===== Exercise data =====

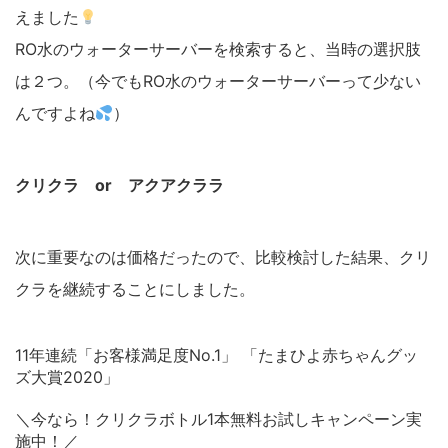
えました
RO水のウォーターサーバーを検索すると、当時の選択肢
は２つ。（今でもRO水のウォーターサーバーって少ない
んですよね
）
クリクラ or アクアクララ
次に重要なのは価格だったので、比較検討した結果、クリ
クラを継続することにしました。
11年連続「お客様満足度No.1」 「たまひよ赤ちゃんグッ
ズ大賞2020」
＼今なら！クリクラボトル1本無料お試しキャンペーン実
施中！／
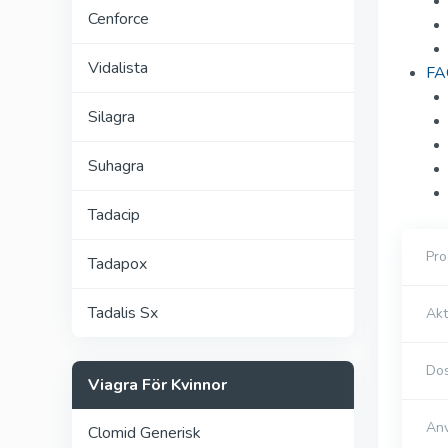
Cenforce
Vidalista
FAQ
Silagra
Suhagra
Tadacip
Pr
Tadapox
Tadalis Sx
Akt
Dos
Viagra För Kvinnor
An
Clomid Generisk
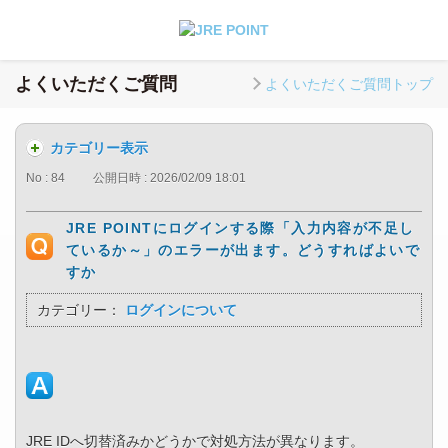
よくいただくご質問
よくいただくご質問トップ
カテゴリー表示
No : 84
公開日時 : 2026/02/09 18:01
JRE POINTにログインする際「入力内容が不足し
ているか～」のエラーが出ます。どうすればよいで
すか
カテゴリー：
ログインについて
JRE IDへ切替済みかどうかで対処方法が異なります。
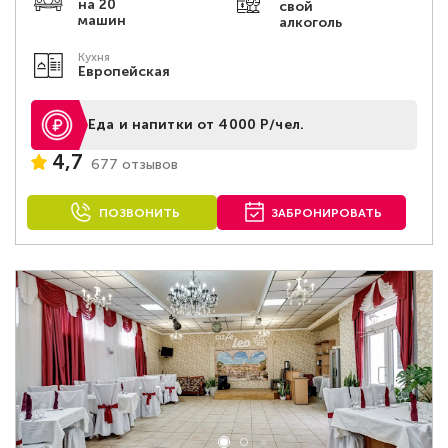
на 20
свой
машин
алкоголь
Кухня
Европейская
Еда и напитки от 4000 Р/чел.
4,7
677 отзывов
ПОЗВОНИТЬ
ЗАБРОНИРОВАТЬ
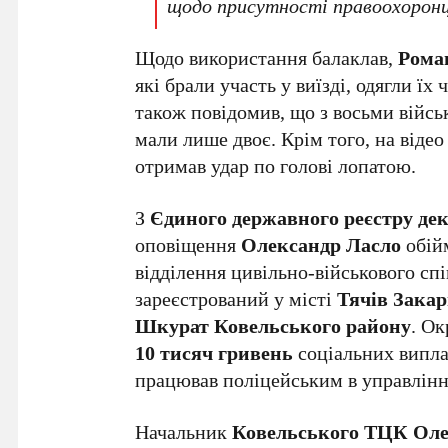
щодо присутності правоохоронц
Щодо використання балаклав,
Рома
які брали участь у виїзді, одягли їх
також повідомив, що з восьми війс
мали лише двоє. Крім того, на відео 
отримав удар по голові лопатою.
З
Єдиного державного реєстру де
оповіщення
Олександр Ласло
обійм
відділення цивільно-військового сп
зареєстрований у місті
Тячів Закар
Шкурат Ковельського району
. Ок
10 тисяч гривень
соціальних випла
працював поліцейським в управлінні
Начальник
Ковельського ТЦК Ол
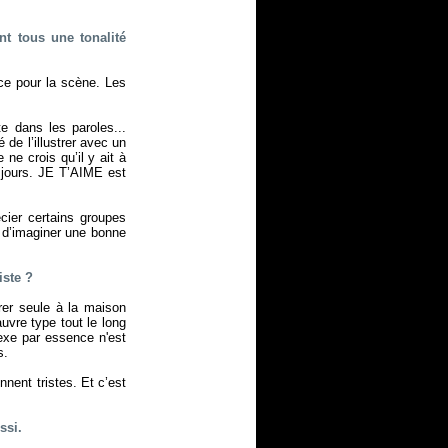
nt tous une tonalité
ace pour la scène. Les
e dans les paroles...
de l’illustrer avec un
ne crois qu’il y ait à
 jours. JE T’AIME est
écier certains groupes
e d’imaginer une bonne
iste ?
rer seule à la maison
uvre type tout le long
exe par essence n'est
s.
nnent tristes. Et c’est
ssi.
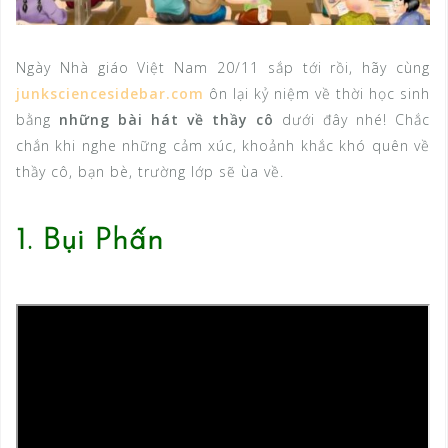
Ngày Nhà giáo Việt Nam 20/11 sắp tới rồi, hãy cùng
junksciencesidebar.com
ôn lại kỷ niệm về thời học sinh
bằng
những bài hát về thầy cô
dưới đây nhé! Chắc
chắn khi nghe những cảm xúc, khoảnh khắc khó quên về
thầy cô, bạn bè, trường lớp sẽ ùa về.
1. Bụi Phấn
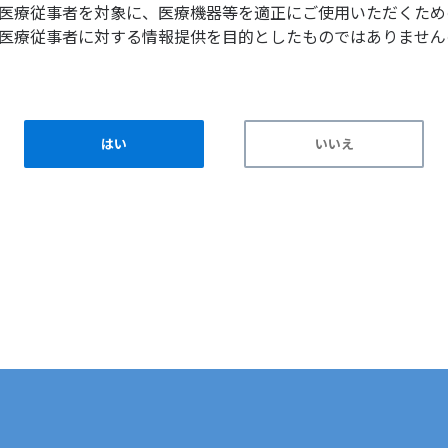
医療従事者を対象に、医療機器等を適正にご使用いただくため
医療従事者に対する情報提供を目的としたものではありません
はい
いいえ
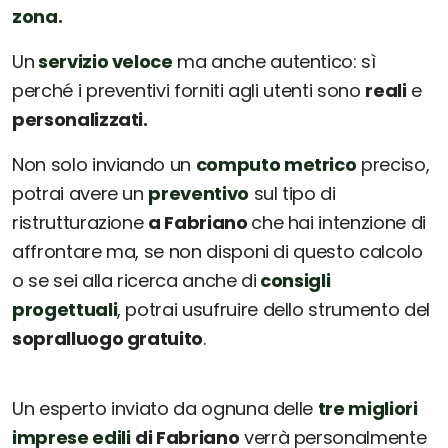
zona.
Un
servizio veloce
ma anche autentico: sì
perché i preventivi forniti agli utenti sono
reali
e
personalizzati.
Non solo inviando un
computo metrico
preciso,
potrai avere un
preventivo
sul tipo di
ristrutturazione
a Fabriano
che hai intenzione di
affrontare ma, se non disponi di questo calcolo
o se sei alla ricerca anche di
consigli
progettuali
, potrai usufruire dello strumento del
sopralluogo gratuito
.
Un esperto inviato da ognuna delle
tre migliori
imprese edili
di Fabriano
verrà personalmente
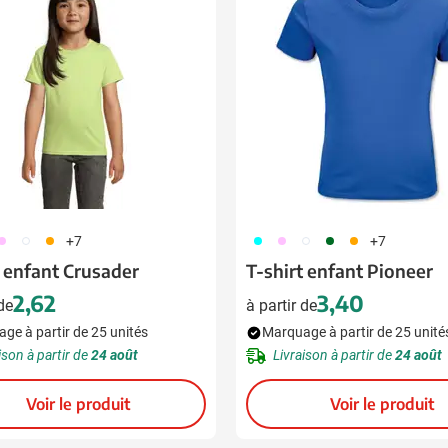
 pour la catégorie Boissons
 pour la catégorie Alimentation & boissons
 pour la catégorie Maison & bien-être
 pour la catégorie Outillage & lampes
 pour la catégorie Sécurité
 pour la catégorie Enfants
76
002
007
166
376
002
134
007
+7
+7
 pour la catégorie Inspiration
t enfant Crusader
T-shirt enfant Pioneer
2,62
3,40
 de
à partir de
u pour la catégorie Promotions & coup de cœur
ge à partir de 25 unités
Marquage à partir de 25 unité
ison à partir de
24 août
Livraison à partir de
24 août
Voir le produit
Voir le produit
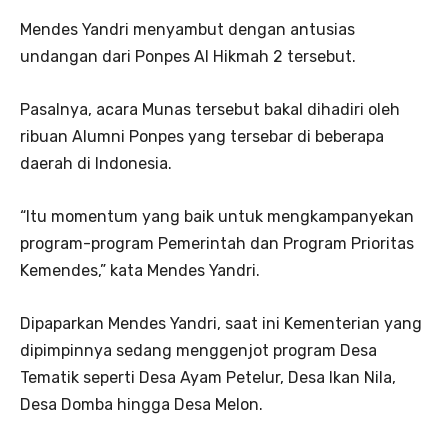
Mendes Yandri menyambut dengan antusias
undangan dari Ponpes Al Hikmah 2 tersebut.
Pasalnya, acara Munas tersebut bakal dihadiri oleh
ribuan Alumni Ponpes yang tersebar di beberapa
daerah di Indonesia.
“Itu momentum yang baik untuk mengkampanyekan
program-program Pemerintah dan Program Prioritas
Kemendes,” kata Mendes Yandri.
Dipaparkan Mendes Yandri, saat ini Kementerian yang
dipimpinnya sedang menggenjot program Desa
Tematik seperti Desa Ayam Petelur, Desa Ikan Nila,
Desa Domba hingga Desa Melon.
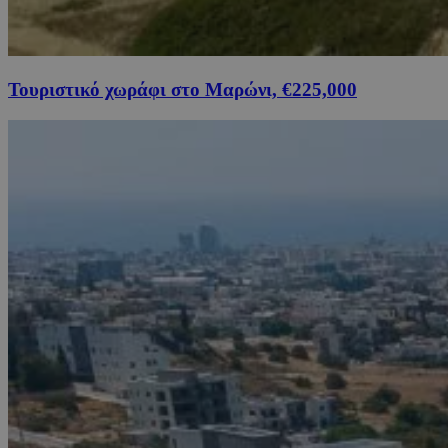
Τουριστικό χωράφι στο Μαρώνι, €225,000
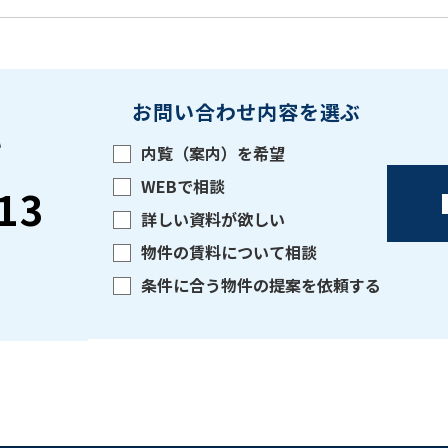
お問い合わせ内容を選ぶ
い
内覧（案内）を希望
WEBで相談
13
詳しい資料が欲しい
物件の賃料について相談
条件に合う物件の提案を依頼する
をお伝えいただくと
ビルコード：
172272
スムーズにご案内できます
0120-620-213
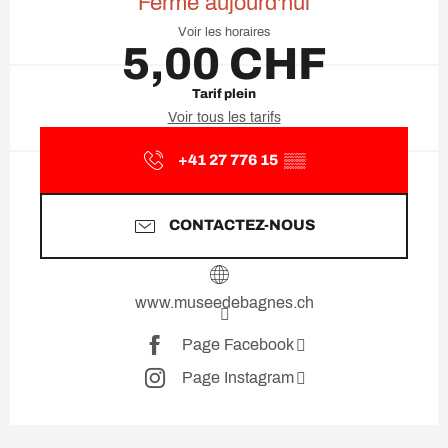
Fermé aujourd'hui
Voir les horaires
5,00 CHF
Tarif plein
Voir tous les tarifs
+41 27 776 15
▒▒
CONTACTEZ-NOUS
www.museedebagnes.ch
Page Facebook
Page Instagram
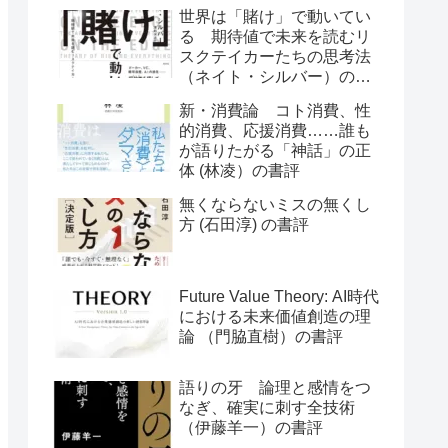
世界は「賭け」で動いてい
る 期待値で未来を読むリ
スクテイカーたちの思考法
（ネイト・シルバー）の書
評
新・消費論 コト消費、性
的消費、応援消費……誰も
が語りたがる「神話」の正
体 (林凌）の書評
無くならないミスの無くし
方 (石田淳) の書評
Future Value Theory: AI時代
における未来価値創造の理
論 （門脇直樹）の書評
語りの牙 論理と感情をつ
なぎ、確実に刺す全技術
（伊藤羊一）の書評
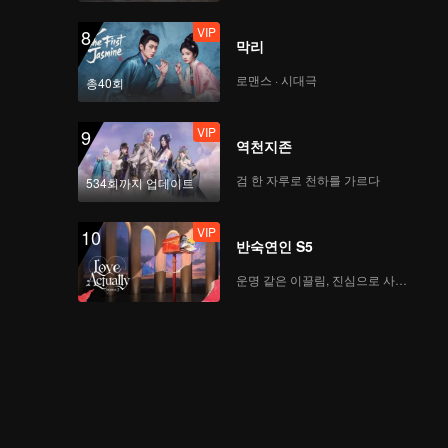
VIP
8
막리
로맨스 · 시대극
총40회
VIP
9
역천지존
검 한 자루로 천하를 가르다
534회까지 업데이트
VIP
10
반숙연인 S5
운명 같은 이끌림, 진심으로 사랑하다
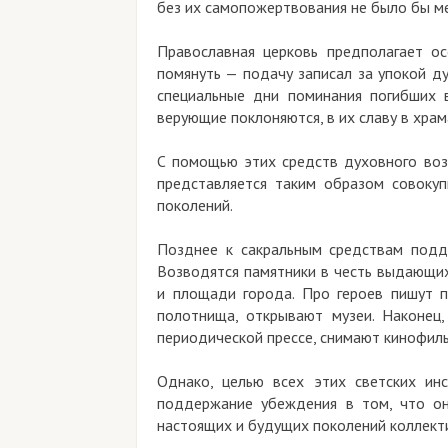
без их самопожертвования не было бы мен
Православная церковь предполагает о
помянуть — подачу записал за упокой д
специальные дни поминания погибших 
верующие поклоняются, в их славу в храм
С помощью этих средств духовного воз
представляется таким образом совоку
поколений.
Позднее к сакральным средствам подд
Возводятся памятники в честь выдающих
и площади города. Про героев пишут 
полотнища, открывают музеи. Наконец
периодической прессе, снимают кинофил
Однако, целью всех этих светских ин
поддержание убеждения в том, что он
настоящих и будущих поколений коллекти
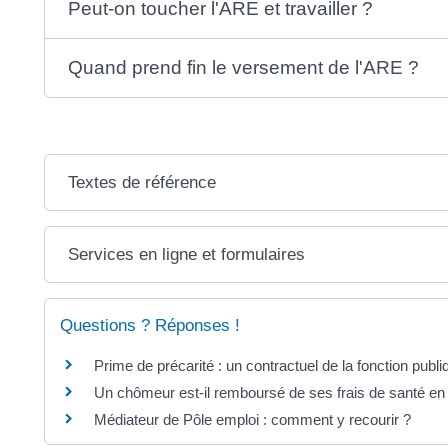
Peut-on toucher l'ARE et travailler ?
Quand prend fin le versement de l'ARE ?
Textes de référence
Services en ligne et formulaires
Questions ? Réponses !
Prime de précarité : un contractuel de la fonction publiqu
Un chômeur est-il remboursé de ses frais de santé en
Médiateur de Pôle emploi : comment y recourir ?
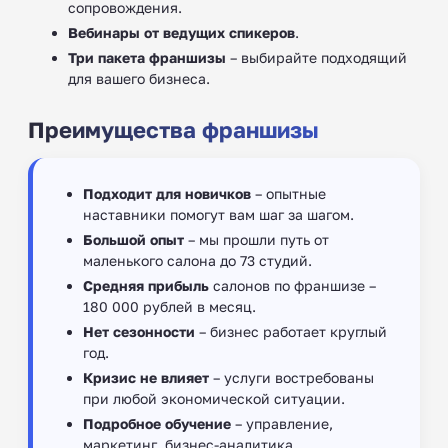
сопровождения.
Вебинары от ведущих спикеров
.
Три пакета франшизы
– выбирайте подходящий
для вашего бизнеса.
Преимущества франшизы
Подходит для новичков
– опытные
наставники помогут вам шаг за шагом.
Большой опыт
– мы прошли путь от
маленького салона до 73 студий.
Средняя прибыль
салонов по франшизе –
180 000 рублей в месяц.
Нет сезонности
– бизнес работает круглый
год.
Кризис не влияет
– услуги востребованы
при любой экономической ситуации.
Подробное обучение
– управление,
маркетинг, бизнес-аналитика.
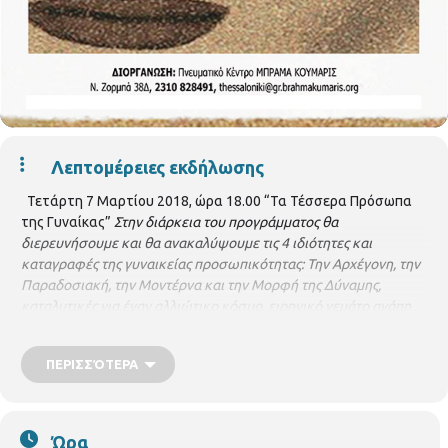
Λεπτομέρειες εκδήλωσης
Τετάρτη 7 Μαρτίου 2018, ώρα 18.00 “Τα Τέσσερα Πρόσωπα
της Γυναίκας”
Στην διάρκεια του προγράμματος θα
διερευνήσουμε και θα ανακαλύψουμε τις 4 ιδιότητες και
καταγραφές της γυναικείας προσωπικότητας: Την Αρχέγονη, την
Παραδοσιακή, την Μοντέρνα και την Μορφή της Δύναμης,
καταλυτικές για έναν αλλιώτικο κόσμο, ειρηνικό γεμάτο αγάπη
και αρμονία.
ΔΙΟΡΓΑΝΩΣΗ: Πνευματικό Κέντρο ΜΠΡΑΜΑ
ΚΟΥΜΑΡΙΣ
ΠΕΡΙΣΣΌΤΕΡΑ
Ώρα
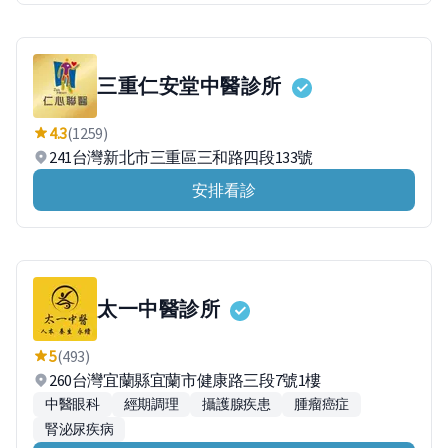
三重仁安堂中醫診所
4.3
(1259)
241台灣新北市三重區三和路四段133號
安排看診
太一中醫診所
5
(493)
260台灣宜蘭縣宜蘭市健康路三段7號1樓
中醫眼科
經期調理
攝護腺疾患
腫瘤癌症
腎泌尿疾病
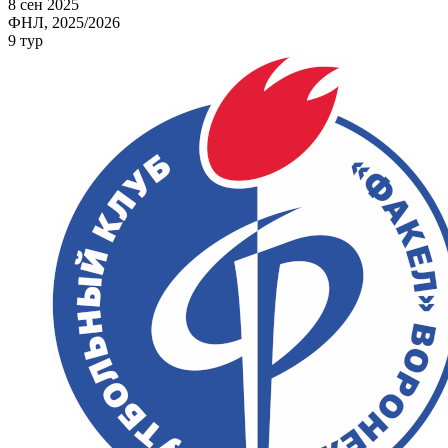
8 сен 2025
ФНЛ, 2025/2026
9 тур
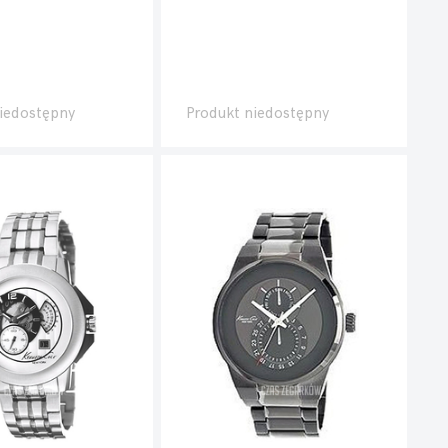
iedostępny
Produkt niedostępny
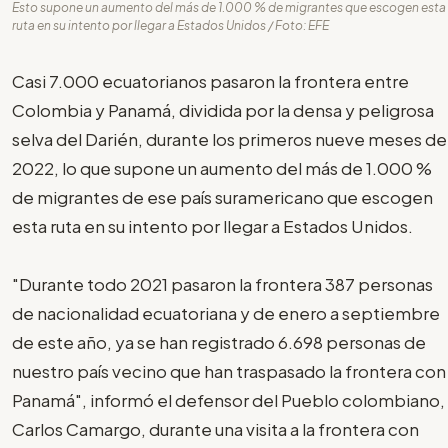
Esto supone un aumento del más de 1.000 % de migrantes que escogen esta
ruta en su intento por llegar a Estados Unidos / Foto: EFE
Casi 7.000 ecuatorianos pasaron la frontera entre
Colombia y Panamá, dividida por la densa y peligrosa
selva del Darién, durante los primeros nueve meses de
2022, lo que supone un aumento del más de 1.000 %
de migrantes de ese país suramericano que escogen
esta ruta en su intento por llegar a Estados Unidos.
"Durante todo 2021 pasaron la frontera 387 personas
de nacionalidad ecuatoriana y de enero a septiembre
de este año, ya se han registrado 6.698 personas de
nuestro país vecino que han traspasado la frontera con
Panamá", informó el defensor del Pueblo colombiano,
Carlos Camargo, durante una visita a la frontera con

=====

● What the task asks: Which lines hold the word "Panamá"? Copy each of them from the records.

● Solution to this problem:
Colombia y Panamá, dividida por la densa y peligrosa
Panamá", informó el defensor del Pueblo colombiano,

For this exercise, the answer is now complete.